And Now for Something Completely Horrifying

I came across this on the BoingBoing blog the other day and have been meaning to mention it . . .

A collector/dealer of rare and used science books recently posted on his blog a description of a 1939 science book titled A Preliminary Atlas of Early Human Fetal Activity by one Dr. Davenport Hooker.

book-cover

Behind the book’s drab cover and innocuous title lies a gallery of horrors pictorially chronicling systematic experimentation on live fetuses. As the book’s discoverer describes it in his blog post:

. . . 42 fetuses subjected to experimentation, physiological and morphological, poked with needles to determine how they would respond during the integral period of development of motility (from the 8th to 14th weeks, in regard to reflexes). The fetuses float in front of the camera unencumbered, and then the long and very pointed needle comes into view, finding its target, then a series of stills from the film made to show how the fetus moved in reaction to having been touched or abraised.
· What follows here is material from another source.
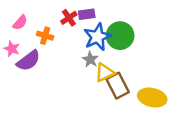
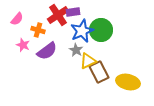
red cross: (69, 18) -> (58, 15), size x1.5
pink star: (12, 49) -> (23, 45), moved
purple semicircle: (28, 61) -> (47, 51), moved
The subject fetuses were “derived from either hysterectomy or hysterotomy…undertaken in the interest of the health, sanity or life of the mother.”

You can read the full post for a fuller picture of just how appalling this research really was. But it is consistent with the “Progressive” spirit of the era and of a piece with the work of eugenicist Margaret Sanger. A quick Google search on Dr. Davenport Hooker revealed a short blurb in Time magazine appearing in 1938, the year before the book was published:

At the meeting of the American Philosophical Society in Philadelphia last week (see above), Dr. Hooker announced that the grasping movement originates in the embryo at the age of about eleven weeks. At this age the embryo, whose thumb is not yet in place, flexes its fingers if the palm is stimulated. At twelve weeks it makes “a pretty fair fist.” At 13½ weeks it opens and closes its hand easily. At 15 weeks the thumb comes into play and at 22 weeks the grasp can be described as a real grip.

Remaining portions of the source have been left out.